Supplied data section start

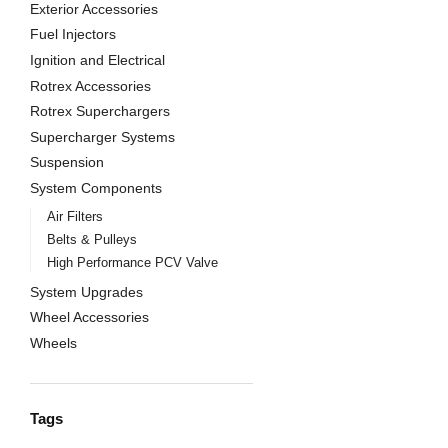
Exterior Accessories
Fuel Injectors
Ignition and Electrical
Rotrex Accessories
Rotrex Superchargers
Supercharger Systems
Suspension
System Components
Air Filters
Belts & Pulleys
High Performance PCV Valve
System Upgrades
Wheel Accessories
Wheels
Tags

Supplied data section end

What you will do: In the material above, which lines contain "Rotrex"? Copy each of them.

Completed task:
Rotrex Accessories
Rotrex Superchargers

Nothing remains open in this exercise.